Dataset excerpts:
——

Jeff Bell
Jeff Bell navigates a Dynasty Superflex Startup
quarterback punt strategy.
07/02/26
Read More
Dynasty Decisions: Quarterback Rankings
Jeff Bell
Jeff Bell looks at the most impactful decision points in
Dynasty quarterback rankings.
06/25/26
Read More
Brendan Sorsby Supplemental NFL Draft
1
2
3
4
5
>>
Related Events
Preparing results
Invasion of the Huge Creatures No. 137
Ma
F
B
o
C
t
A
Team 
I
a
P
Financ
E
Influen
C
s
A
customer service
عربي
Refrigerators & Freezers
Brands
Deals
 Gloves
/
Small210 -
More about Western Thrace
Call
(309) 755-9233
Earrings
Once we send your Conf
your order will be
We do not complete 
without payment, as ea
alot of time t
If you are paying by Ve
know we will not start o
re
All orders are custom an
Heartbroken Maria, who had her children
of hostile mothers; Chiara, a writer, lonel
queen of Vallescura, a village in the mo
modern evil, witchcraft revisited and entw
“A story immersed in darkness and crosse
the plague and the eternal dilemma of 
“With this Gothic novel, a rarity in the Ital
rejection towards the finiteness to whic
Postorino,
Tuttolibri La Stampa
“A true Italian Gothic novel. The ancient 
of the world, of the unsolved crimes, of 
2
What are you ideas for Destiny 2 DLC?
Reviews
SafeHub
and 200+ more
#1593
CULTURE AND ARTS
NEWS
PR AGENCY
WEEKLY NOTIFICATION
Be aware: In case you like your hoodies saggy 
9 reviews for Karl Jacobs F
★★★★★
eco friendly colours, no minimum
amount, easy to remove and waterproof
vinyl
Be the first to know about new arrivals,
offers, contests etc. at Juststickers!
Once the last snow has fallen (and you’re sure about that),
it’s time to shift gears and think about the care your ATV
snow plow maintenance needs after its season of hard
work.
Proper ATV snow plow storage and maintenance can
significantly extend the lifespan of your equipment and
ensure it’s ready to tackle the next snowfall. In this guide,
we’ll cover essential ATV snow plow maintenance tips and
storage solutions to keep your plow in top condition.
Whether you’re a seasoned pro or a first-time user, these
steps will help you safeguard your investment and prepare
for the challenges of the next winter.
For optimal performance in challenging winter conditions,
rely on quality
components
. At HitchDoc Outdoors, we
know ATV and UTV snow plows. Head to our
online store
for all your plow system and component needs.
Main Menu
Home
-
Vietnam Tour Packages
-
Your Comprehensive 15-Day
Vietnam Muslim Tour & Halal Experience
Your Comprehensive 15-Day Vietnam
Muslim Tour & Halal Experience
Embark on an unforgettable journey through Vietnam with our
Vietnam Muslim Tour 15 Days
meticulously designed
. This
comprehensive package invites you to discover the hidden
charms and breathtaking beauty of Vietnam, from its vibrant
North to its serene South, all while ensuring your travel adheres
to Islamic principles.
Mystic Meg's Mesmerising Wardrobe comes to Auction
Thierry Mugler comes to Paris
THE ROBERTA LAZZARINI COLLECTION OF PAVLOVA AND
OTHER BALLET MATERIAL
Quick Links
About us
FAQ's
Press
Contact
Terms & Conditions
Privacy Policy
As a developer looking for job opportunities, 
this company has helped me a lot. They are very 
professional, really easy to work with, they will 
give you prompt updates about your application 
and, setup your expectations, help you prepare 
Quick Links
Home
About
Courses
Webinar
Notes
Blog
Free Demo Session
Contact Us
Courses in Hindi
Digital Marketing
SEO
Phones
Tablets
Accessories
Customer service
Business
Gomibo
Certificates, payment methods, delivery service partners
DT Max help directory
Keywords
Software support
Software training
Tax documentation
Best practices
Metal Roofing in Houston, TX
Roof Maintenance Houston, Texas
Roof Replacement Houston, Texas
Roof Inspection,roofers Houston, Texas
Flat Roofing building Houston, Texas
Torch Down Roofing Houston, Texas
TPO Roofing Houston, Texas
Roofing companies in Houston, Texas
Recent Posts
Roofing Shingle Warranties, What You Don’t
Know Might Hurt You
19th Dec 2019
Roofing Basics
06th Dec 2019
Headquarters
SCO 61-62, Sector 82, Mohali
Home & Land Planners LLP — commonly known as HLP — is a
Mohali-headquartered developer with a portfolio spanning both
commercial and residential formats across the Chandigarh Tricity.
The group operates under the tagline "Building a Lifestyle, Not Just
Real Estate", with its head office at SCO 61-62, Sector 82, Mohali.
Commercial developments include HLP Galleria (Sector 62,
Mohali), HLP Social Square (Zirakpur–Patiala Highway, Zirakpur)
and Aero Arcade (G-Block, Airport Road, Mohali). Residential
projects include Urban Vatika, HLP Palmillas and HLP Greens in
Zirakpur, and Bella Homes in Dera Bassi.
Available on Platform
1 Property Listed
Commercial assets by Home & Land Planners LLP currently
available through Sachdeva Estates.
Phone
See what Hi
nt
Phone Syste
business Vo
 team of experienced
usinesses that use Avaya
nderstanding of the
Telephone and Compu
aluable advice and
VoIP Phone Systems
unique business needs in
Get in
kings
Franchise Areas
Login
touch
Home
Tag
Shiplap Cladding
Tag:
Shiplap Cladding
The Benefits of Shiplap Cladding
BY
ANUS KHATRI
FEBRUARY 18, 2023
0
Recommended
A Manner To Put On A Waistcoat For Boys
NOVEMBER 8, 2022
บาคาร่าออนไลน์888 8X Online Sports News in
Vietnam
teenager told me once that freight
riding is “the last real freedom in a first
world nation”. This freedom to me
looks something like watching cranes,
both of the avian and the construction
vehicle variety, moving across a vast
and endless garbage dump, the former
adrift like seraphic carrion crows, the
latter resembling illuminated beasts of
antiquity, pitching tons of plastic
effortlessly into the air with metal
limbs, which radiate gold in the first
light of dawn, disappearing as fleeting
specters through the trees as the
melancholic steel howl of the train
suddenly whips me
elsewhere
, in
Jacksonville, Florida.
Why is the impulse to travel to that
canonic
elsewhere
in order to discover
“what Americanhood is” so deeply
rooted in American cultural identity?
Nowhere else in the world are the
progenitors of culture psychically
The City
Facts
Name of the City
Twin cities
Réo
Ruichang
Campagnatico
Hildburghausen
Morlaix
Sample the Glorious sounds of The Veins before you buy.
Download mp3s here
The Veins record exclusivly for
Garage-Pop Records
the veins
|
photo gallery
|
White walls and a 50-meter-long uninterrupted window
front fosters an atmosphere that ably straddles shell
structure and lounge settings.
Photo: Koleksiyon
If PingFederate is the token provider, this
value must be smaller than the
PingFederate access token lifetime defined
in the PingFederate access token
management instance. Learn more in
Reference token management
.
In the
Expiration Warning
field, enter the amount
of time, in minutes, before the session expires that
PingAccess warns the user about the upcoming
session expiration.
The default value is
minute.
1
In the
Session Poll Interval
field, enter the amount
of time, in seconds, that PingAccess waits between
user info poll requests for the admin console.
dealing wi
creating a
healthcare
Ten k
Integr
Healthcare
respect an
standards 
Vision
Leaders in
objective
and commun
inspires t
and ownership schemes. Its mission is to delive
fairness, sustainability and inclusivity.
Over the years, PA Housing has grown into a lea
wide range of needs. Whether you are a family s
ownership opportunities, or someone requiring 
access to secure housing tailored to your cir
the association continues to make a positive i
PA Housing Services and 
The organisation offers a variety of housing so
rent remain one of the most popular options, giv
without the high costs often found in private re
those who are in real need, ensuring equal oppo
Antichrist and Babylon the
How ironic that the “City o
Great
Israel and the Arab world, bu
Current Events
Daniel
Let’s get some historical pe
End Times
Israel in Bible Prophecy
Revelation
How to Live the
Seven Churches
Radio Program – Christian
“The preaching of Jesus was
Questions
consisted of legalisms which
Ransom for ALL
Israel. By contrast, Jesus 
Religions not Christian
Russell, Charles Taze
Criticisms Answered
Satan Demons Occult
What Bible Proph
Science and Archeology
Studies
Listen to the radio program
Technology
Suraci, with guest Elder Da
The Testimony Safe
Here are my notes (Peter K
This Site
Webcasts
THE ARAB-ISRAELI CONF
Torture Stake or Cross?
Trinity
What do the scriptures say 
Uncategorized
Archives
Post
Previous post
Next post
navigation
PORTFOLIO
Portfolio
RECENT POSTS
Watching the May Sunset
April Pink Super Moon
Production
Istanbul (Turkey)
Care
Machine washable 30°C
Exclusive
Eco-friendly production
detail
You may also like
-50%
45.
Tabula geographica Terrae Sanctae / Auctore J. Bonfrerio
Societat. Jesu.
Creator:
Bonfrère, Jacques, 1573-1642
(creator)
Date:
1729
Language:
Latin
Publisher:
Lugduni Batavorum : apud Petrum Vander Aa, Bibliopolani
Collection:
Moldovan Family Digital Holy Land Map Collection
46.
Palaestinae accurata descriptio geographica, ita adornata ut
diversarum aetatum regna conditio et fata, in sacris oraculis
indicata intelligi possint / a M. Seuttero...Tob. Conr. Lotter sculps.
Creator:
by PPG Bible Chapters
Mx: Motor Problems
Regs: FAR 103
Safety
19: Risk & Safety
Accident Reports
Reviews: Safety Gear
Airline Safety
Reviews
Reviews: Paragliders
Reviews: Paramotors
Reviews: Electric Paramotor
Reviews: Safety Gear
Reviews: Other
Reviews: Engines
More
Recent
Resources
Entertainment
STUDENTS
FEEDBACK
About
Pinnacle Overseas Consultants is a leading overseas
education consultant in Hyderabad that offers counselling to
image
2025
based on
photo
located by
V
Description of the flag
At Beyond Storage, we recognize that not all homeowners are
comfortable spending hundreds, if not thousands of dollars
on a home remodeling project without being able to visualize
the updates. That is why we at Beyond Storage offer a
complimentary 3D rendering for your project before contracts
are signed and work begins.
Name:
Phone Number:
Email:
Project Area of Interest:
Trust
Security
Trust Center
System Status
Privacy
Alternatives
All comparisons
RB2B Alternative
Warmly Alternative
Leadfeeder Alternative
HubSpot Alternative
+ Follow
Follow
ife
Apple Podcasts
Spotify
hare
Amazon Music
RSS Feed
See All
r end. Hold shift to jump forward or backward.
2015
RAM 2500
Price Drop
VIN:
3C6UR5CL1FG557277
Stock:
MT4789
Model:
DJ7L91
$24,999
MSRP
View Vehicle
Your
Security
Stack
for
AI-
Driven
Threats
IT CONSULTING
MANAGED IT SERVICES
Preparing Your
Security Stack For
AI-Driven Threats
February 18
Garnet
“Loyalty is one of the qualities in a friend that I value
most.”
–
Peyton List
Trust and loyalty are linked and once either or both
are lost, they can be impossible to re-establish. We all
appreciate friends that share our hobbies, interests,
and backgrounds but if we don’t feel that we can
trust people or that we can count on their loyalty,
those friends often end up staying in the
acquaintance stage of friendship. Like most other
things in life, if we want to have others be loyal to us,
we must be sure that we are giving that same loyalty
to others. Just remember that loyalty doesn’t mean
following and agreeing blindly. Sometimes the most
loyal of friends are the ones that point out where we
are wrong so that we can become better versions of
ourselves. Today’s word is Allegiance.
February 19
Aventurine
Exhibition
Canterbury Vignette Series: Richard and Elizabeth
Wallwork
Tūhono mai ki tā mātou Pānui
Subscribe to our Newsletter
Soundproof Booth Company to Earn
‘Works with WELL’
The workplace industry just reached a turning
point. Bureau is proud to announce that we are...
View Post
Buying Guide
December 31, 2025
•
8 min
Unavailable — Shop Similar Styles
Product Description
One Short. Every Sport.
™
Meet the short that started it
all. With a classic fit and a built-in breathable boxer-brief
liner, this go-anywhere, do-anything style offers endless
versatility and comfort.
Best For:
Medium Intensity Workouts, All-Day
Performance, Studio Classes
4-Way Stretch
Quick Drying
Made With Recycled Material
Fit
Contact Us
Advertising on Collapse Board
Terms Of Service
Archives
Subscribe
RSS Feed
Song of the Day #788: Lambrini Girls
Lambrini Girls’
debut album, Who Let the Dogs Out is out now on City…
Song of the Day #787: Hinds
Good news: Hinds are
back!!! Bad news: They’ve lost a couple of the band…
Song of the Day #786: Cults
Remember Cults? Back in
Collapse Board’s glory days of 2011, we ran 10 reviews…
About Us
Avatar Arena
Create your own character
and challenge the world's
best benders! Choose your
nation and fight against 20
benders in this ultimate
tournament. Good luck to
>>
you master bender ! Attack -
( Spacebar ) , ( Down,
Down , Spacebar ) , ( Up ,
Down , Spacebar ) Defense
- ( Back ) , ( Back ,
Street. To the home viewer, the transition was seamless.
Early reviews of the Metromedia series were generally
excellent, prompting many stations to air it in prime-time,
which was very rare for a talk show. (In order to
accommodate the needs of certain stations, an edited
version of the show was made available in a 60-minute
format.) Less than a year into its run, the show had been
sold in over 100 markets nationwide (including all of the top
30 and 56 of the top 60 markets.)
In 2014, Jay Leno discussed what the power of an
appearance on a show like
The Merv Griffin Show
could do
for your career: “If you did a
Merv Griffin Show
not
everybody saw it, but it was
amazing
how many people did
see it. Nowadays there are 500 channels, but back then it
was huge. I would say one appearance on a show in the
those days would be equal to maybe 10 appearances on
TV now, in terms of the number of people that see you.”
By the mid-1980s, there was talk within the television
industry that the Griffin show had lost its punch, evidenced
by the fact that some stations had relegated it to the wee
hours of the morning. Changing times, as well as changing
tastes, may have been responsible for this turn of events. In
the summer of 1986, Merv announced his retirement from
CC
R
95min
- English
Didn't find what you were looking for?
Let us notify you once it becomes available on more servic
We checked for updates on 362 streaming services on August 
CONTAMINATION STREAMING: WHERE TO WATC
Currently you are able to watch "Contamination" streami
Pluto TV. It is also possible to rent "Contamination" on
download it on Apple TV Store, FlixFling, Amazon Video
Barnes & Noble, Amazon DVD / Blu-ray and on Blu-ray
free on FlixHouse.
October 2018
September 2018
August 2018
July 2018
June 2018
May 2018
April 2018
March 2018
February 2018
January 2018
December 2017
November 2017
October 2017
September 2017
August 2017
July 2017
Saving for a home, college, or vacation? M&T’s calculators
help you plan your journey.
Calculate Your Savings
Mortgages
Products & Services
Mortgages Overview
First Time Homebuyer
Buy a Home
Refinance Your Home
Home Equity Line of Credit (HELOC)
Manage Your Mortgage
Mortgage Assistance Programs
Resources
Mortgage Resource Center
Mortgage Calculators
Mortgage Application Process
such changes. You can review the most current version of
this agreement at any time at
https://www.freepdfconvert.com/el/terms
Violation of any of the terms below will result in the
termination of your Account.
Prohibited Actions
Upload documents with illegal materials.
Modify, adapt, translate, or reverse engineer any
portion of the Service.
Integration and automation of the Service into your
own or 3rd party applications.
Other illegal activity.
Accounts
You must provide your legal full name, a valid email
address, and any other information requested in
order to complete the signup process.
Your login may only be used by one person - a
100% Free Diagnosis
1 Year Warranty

——

_Prompt_. All lines above from the one with "antiquity, pitching tons of plastic" to the one with "rooted in American cultural identity?", inclusive, should be copied exactly, and no other lines.

_Result for this task_.
antiquity, pitching tons of plastic
effortlessly into the air with metal
limbs, which radiate gold in the first
light of dawn, disappearing as fleeting
specters through the trees as the
melancholic steel howl of the train
suddenly whips me
elsewhere
, in
Jacksonville, Florida.
Why is the impulse to travel to that
canonic
elsewhere
in order to discover
“what Americanhood is” so deeply
rooted in American cultural identity?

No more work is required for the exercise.